When the Lilacs Bloom
Wednesday, May 25, 2005
Today there is the fragrant scent of lilacs on the air. Just over five years ago on April 19, 2000, I said farewell to my most loyal and loving Modi. On that day, my family through Rick and Monique gave to me a lilac bush to plant in Modi’s honor. Modi had the chance to approve of the bush before it was planted since we had time to prepare for Modi’s passing and this was time for the most loving farewell I could imagine. Each June near to my birthday, the lilac offers forth its fragrant bouquet in full view of my bay window into the back yard. Each time I detect the distinctive fragrance, I take time to warmly reflect upon the great companionship shared by Modi and myself. I consider it a delightful tribute to a more great experience than some may ever know. Such is the way of those magnificent bonds we forge in our lives. There is of course tremendous sadness with their passing even as there is a stronger and more marvelous connection which will outshine the bitter sharpness of pain and grief when first we lose beloved friends. So on April 19, the leaves of the lilacs may begin the budding rebirth of spring time so that in Modi’s passing anniversary, I may feel the continued yearly power of life and the continued potency of those many loving memories. Now we are in the season when the normal lilacs bloom and upon my table sits a vase full of them lovingly cut by my mother to ensure I could share in the delightful reminder. As my birthday remains a few weeks ahead, the bush from Modi is just starting to bud flowers. His is a Miss Kim Lilac which delays long enough to give me an annual birthday gift from my boy. Yet amidst the scents of the present lilacs and the recollections of Modi comes a sharing time.

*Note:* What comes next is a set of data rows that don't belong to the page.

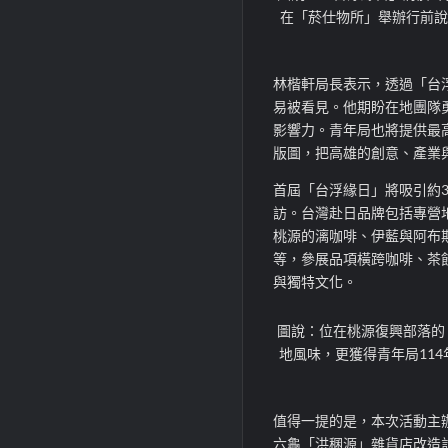
在「菸仕物所」舉辦行前說
林楷軒局長表示，透過「台
易被看見。他期盼在地團隊
影響力。青年局也將提供最
版圖，把高雄的創意、產業
首屆「台浮緣日」將吸引約3
訪。台灣赴日品牌包括專營
桃源的漓咖啡、伊藍與阿布
等，參展品項橫跨咖啡、茶
與獨特文化。
圖說：位在桃源復興部落的
地風味，更獲得青年局11
值得一提的是，本次活動主
六龜「洪稛源」雜貨店改造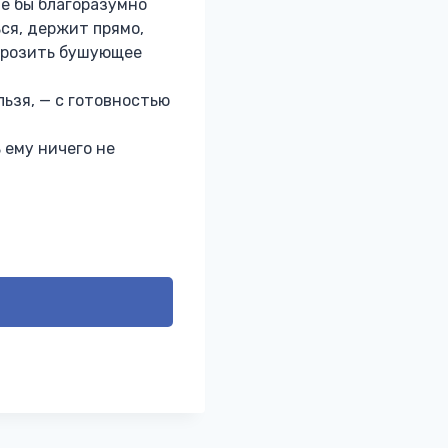
не бы благоразумно
ься, держит прямо,
морозить бушующее
ьзя, — с готовностью
 ему ничего не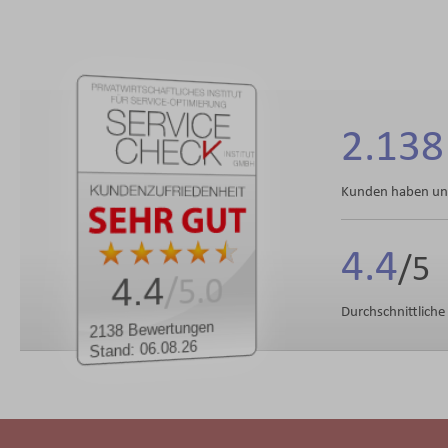
2.138
Kunden haben uns
4.4
4.4
/5.0
Durchschnittlich
2138 Bewertungen
Stand: 06.08.26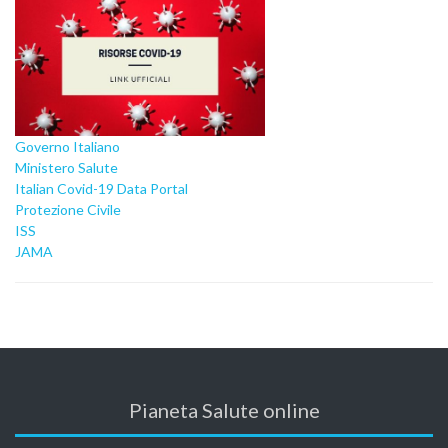
Governo Italiano
Ministero Salute
Italian Covid-19 Data Portal
Protezione Civile
ISS
JAMA
Pianeta Salute online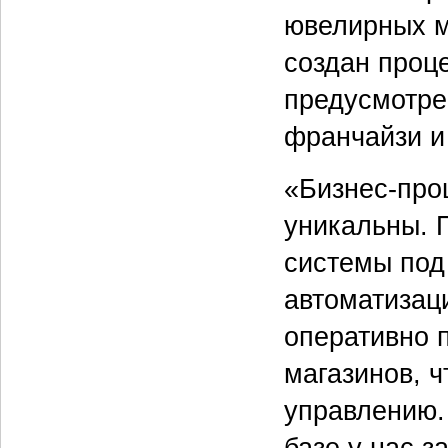
ювелирных м
создан проц
предусмотре
франчайзи и
«Бизнес-про
уникальны. 
системы под
автоматизац
оперативно 
магазинов, 
управлению.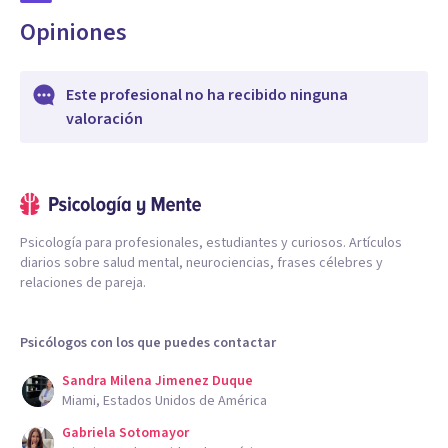
Opiniones
Este profesional no ha recibido ninguna
valoración
Psicología para profesionales, estudiantes y curiosos. Artículos
diarios sobre salud mental, neurociencias, frases célebres y
relaciones de pareja.
Psicólogos con los que puedes contactar
Sandra Milena Jimenez Duque
Miami, Estados Unidos de América
Gabriela Sotomayor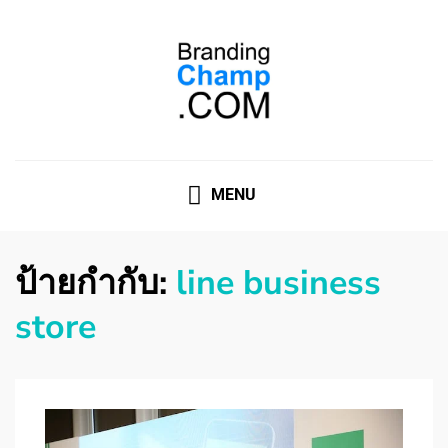
ที่ปรึกษาการตลาดออนไลน์
ที่ปรึกษาการตลาดออนไลน์ อันดับ 1 แชร์ 5 สาเหตุ ทำไมควร
" จ้าง "
MENU
ป้ายกำกับ:
line business
store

Yesterday, May 24, 2005 at 5:54, my magnificent Ostend had the last beat of his heart while cradled in my lap. I laid in exactly the same room as I had with Modi some five years earlier and all the pains were equally sharp. Perhaps more so in that Ostend was a sudden and unexpected parting. Ostend had a tumor inside of his heart and it was bleeding steadily into his system. He was valiant and stoic to the end much like his counterpart in my Modi. While I know a myriad of marvels with each of these boys and while Ostend and I have a legacy of adventure in which our unique travels shall always hold fame for our worlds, this is the time in which pain and sorrowful grief must powerfully overwhelm what will eventually become the same warm reflection I share with the memory of Modi. I know I must honor his life and our companionship with the strength to strive towards those times and so shall I manage. I already feel the hope of looking forward to that time even as I know it is far too recent a wound to my own heart for such to be readily reached. Still I take some small comfort in knowing such will come.

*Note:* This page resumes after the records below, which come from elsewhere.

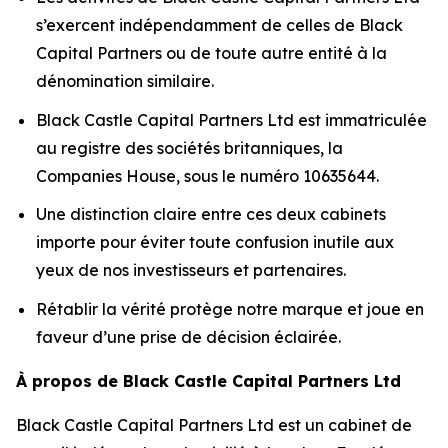
s’exercent indépendamment de celles de Black
Capital Partners ou de toute autre entité à la
dénomination similaire.
Black Castle Capital Partners Ltd est immatriculée
au registre des sociétés britanniques, la
Companies House, sous le numéro 10635644.
Une distinction claire entre ces deux cabinets
importe pour éviter toute confusion inutile aux
yeux de nos investisseurs et partenaires.
Rétablir la vérité protège notre marque et joue en
faveur d’une prise de décision éclairée.
À propos de Black Castle Capital Partners Ltd
Black Castle Capital Partners Ltd est un cabinet de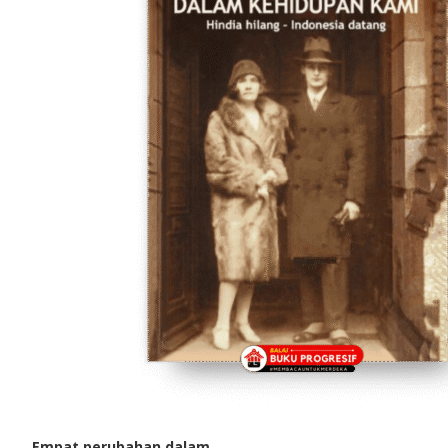
Empat perubahan dalam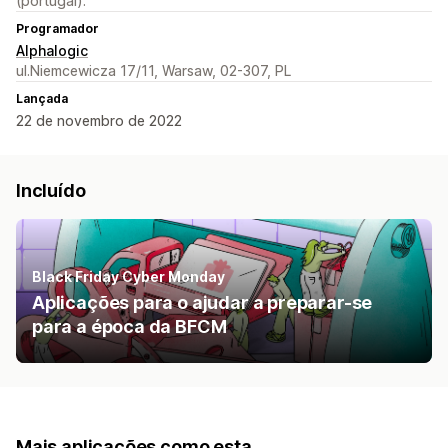
(portugal).
Programador
Alphalogic
ul.Niemcewicza 17/11, Warsaw, 02-307, PL
Lançada
22 de novembro de 2022
Incluído
Black Friday Cyber Monday
Aplicações para o ajudar a preparar-se
para a época da BFCM
Mais aplicações como esta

Modi left me in the early precursors to springtime, when April showers begin the return to the lilac’s life. Ostend said farewell when that precursor of life has surged into the bountiful flowers. They each shared such a similar and pivotal part of my life and my love for each was never diminished by my love for the other. That is the marvelous gift of love that requires no rationing to share its splendor with all those whom are valued treasures in our world. I shall love them each continuously with the fervor which is our way together. When the lilacs bloom I shall be reminded of the love which never wavered from each of these companions. Though it is always with me and I will reflect often upon this love, I am simple enough to appreciate the value of symbols and the reminders of the world around me.
In respect and tribute to Ostend he shall have his own symbol. There is a place in front of my home which has called for a planting. To this location I shall build a small shrine with a marvelous plant as centerpiece. There is a blooming bush known as a “bleeding heart” which in my visual days was always a delight to me. In honor of his bleeding heart and the pain to my own heart, such shall be my tribute to Ostend as well. It blooms a bit later than the lilac and with this effort I will know that when my first boy Modi has sent the lilacs, they are a preparation as well for the bleeding heart approach of Ostend. Equally poignant will be the reminder that in the bleeding heart is a beauty and delight which although symbolic in some ways of the pain is likewise symbolic of the beauty which was so great as to allow such pain. This hurt will go to splendor of recollection in which our beautiful sharing is recalled fondly and with warmth. Each year I shall look forward to the world reminding me of my boys When the Lilacs Bloom.
I love you both my Modi and my Ostend.